Una chiosa sugli ascolti. In altre occasioni abbiamo avuto modo di riflettere sulle voci richieste dal titolo gluckiano. Questa volta, ci siamo concentrati sui ballabili, che nella versione francese (regolarmente eseguita, in epoca pre filologica, in traduzione italiana) hanno un ruolo determinante. E’ chiaro che ogni direttore esegue, concerta e (se ne è capace) interpreta a partire dalle proprie capacità, cultura ed esperienze, magari anche idiosincrasie. E’ quindi palese che un carneade come il maestro Pedrotti (responsabile di un’edizione passata alla storia in primo luogo per l’insuperato fulgore vocale della sua protagonista) non possieda gli stessi atout di uno specialista del repertorio settecentesco come Krips, ma entrambi hanno ben chiaro come la danza delle Furie e la scena dei Campi Elisi non possano evocare le medesime sonorità smunte e slavate, quelle che Michele Mariotti ha proposto e che una parte (sicuramente minoritaria) del pubblico ha prontamente censurato. Peraltro sono le medesime sonorità (appena ripulite da eccessi bandistici, propiziati dalla scrittura verdiana) che lo stesso direttore aveva ammannito nei Due Foscari, altra produzione che eufemisticamente potremmo definire poco riuscita. Offriamo poi l’elaborata sequenza coreutica conclusiva nella realizzazione di John Eliot Gardiner, proposta un paio di stagioni fa a Londra. Allestimento e protagonista erano i medesimi della Scala, e presentavano quindi i medesimi limiti, eppure il divertissement non risulta pleonastico, noioso e nessuno può dubitare della qualità dell’invenzione musicale (l’altra sera, a Milano, qualcuno avanzava dubbi in proposito, e del resto gli applausi che sono “scattati” attorno alla metà scarsa della suite di danze sapevano tanto di “bravi, ora basta, andiamocene a casa”). Ricordiamo che, un paio di stagioni fa, Gardiner era stato frettolosamente annunciato, e altrettanto velocemente “ritrattato”, quale direttore di una sciagurata edizione scaligera dell’Otello rossiniano. Meglio avrebbe fatto il teatro a cercare il direttore inglese (posto che siano mai stati avviati contatti in questo senso) per questo Orphée, la cui première ambrosiana avrebbe meritato (se non altro) una salda e rodata bacchetta.

Gli ascolti:

Gluck – Orfeo ed Euridice

Atto II

Danza delle Furie

Orchestra della RAI di Milano, dir. Antonio Pedrotti (1956)
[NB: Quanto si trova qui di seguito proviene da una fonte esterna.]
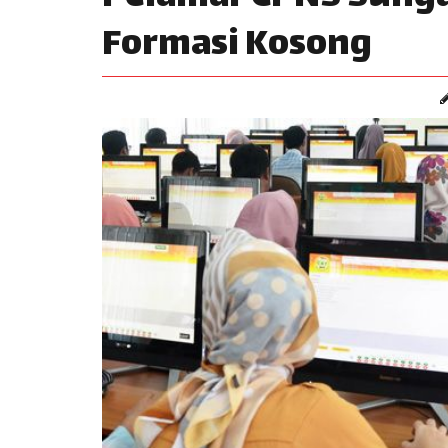
Formasi Kosong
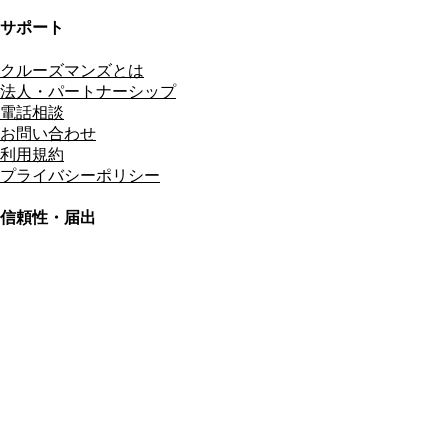
サポート
クルーズマンズとは
法人・パートナーシップ
電話相談
お問い合わせ
利用規約
プライバシーポリシー
信頼性・届出
総合旅行業務取扱管理者
資格保有
適格請求書発行事業者
T3011301023586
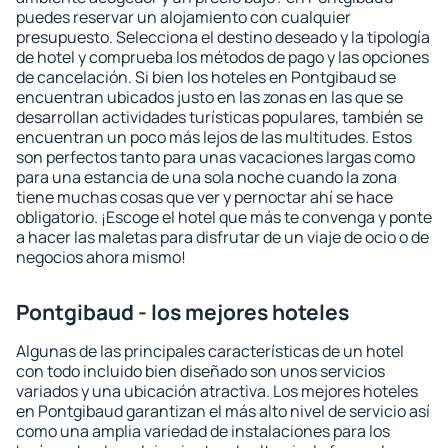
puedes reservar un alojamiento con cualquier
presupuesto. Selecciona el destino deseado y la tipología
de hotel y comprueba los métodos de pago y las opciones
de cancelación. Si bien los hoteles en Pontgibaud se
encuentran ubicados justo en las zonas en las que se
desarrollan actividades turísticas populares, también se
encuentran un poco más lejos de las multitudes. Estos
son perfectos tanto para unas vacaciones largas como
para una estancia de una sola noche cuando la zona
tiene muchas cosas que ver y pernoctar ahí se hace
obligatorio. ¡Escoge el hotel que más te convenga y ponte
a hacer las maletas para disfrutar de un viaje de ocio o de
negocios ahora mismo!
Pontgibaud - los mejores hoteles
Algunas de las principales características de un hotel
con todo incluido bien diseñado son unos servicios
variados y una ubicación atractiva. Los mejores hoteles
en Pontgibaud garantizan el más alto nivel de servicio así
como una amplia variedad de instalaciones para los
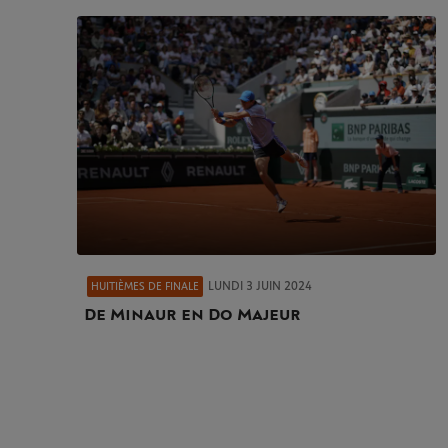
LUNDI 3 JUIN 2024
HUITIÈMES DE FINALE
De Minaur en Do Majeur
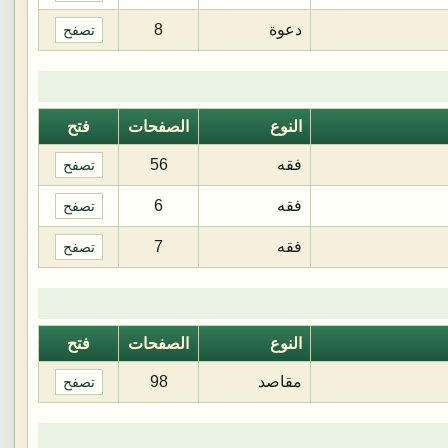
دعوة
8
تصفح
النوع
الصفحات
فتح
فقه
56
تصفح
فقه
6
تصفح
فقه
7
تصفح
النوع
الصفحات
فتح
مقاصد
98
تصفح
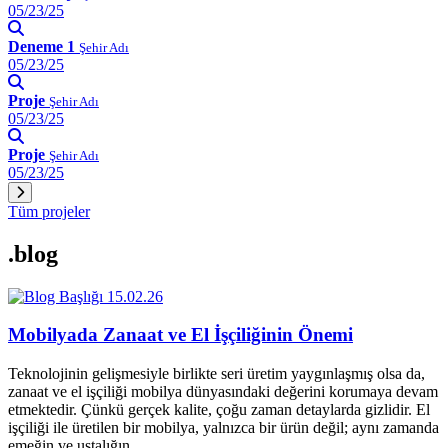
05/23/25
Deneme 1
Şehir Adı
05/23/25
Proje
Şehir Adı
05/23/25
Proje
Şehir Adı
05/23/25
Tüm projeler
.blog
15.02.26
Mobilyada Zanaat ve El İşçiliğinin Önemi
Teknolojinin gelişmesiyle birlikte seri üretim yaygınlaşmış olsa da,
zanaat ve el işçiliği mobilya dünyasındaki değerini korumaya devam
etmektedir. Çünkü gerçek kalite, çoğu zaman detaylarda gizlidir. El
işçiliği ile üretilen bir mobilya, yalnızca bir ürün değil; aynı zamanda
emeğin ve ustalığın…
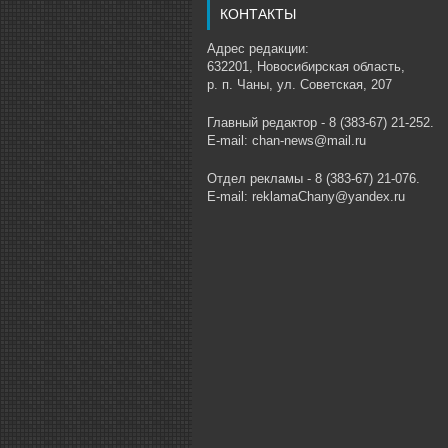
КОНТАКТЫ
Адрес редакции:
632201, Новосибирская область,
р. п. Чаны, ул. Советская, 207
Главный редактор - 8 (383-67) 21-252.
E-mail: chan-news@mail.ru
Отдел рекламы - 8 (383-67) 21-076.
E-mail: reklamaChany@yandex.ru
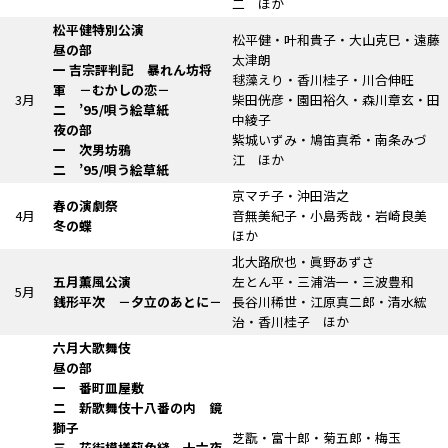
二 ほか
松平健特別公演
松平健・叶和貴子・大山克巳・遠藤
昼の部
太津朗
一
吉宗評判記
暴れん坊将
毬藻えり・香川桂子・川合伸旺
軍
－むかしの恋－
3月
柴田侊彦・園田裕久・森川章玄・田
二 ’95/唄う絵草紙
中綾子
夜の部
紫城いずみ・鳩笛真希・南条みづ
一 次男坊鴉
江 ほか
二 ’95/唄う絵草紙
京マチ子・沖田浩之
春の演劇祭
4月
音無美紀子・小島秀哉・岩崎良美
冬の蝶
ほか
北大路欣也・眞野あずさ
五月薫風公演
左とん平・三浦浩一・三波豊和
5月
銭形平次
－夕立のあとに－
長谷川稀世・江原真二郎・清水綋
治・香川桂子 ほか
六月大歌舞伎
昼の部
一 番町皿屋敷
二
新歌舞伎十八番の内
鏡
獅子
芝翫・富十郎・菊五郎・梅玉
三 花街模様薊色縫
十六夜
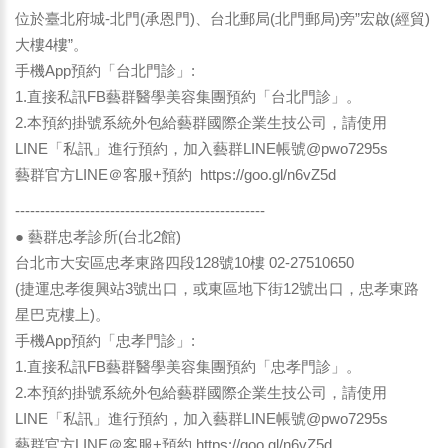
位於臺北府城-北門(承恩門)、台北郵局(北門郵局)旁”宏啟(經貿)
大樓4樓”。
手機App預約「台北門診」:
1.直接私訊FB藝群醫學美容集團預約「台北門診」。
2.本預約掛號系統外包給藝群國際企業生技公司，請使用
LINE「私訊」進行預約，加入藝群LINE帳號@pwo7295s
藝群官方LINE＠客服+預約
https://goo.gl/n6vZ5d
--------------------------------------------------
● 藝群忠孝診所(台北2館)
台北市大安區忠孝東路四段128號10樓 02-27510650
(捷運忠孝復興站3號出口，或東區地下街12號出口，忠孝東路
星巴克樓上)。
手機App預約「忠孝門診」:
1.直接私訊FB藝群醫學美容集團預約「忠孝門診」。
2.本預約掛號系統外包給藝群國際企業生技公司，請使用
LINE「私訊」進行預約，加入藝群LINE帳號@pwo7295s
藝群官方LINE＠客服+預約
https://goo.gl/n6vZ5d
Orchestra dell’Opera di San Francisco, dir. Josef Krips (1968)

Danza degli Spiriti beati

Orchestra della RAI di Milano, dir. Antonio Pedrotti (1956)

Orchestra dell’Opera di San Francisco, dir. Josef Krips (1968)

Atto III

Ciaccona

I Virtuosi di Roma, dir. Renato Fasano (1965)

Divertissement

The English Baroque Soloists, The Monteverdi Choir, dir. John Eliot Gardiner (2015)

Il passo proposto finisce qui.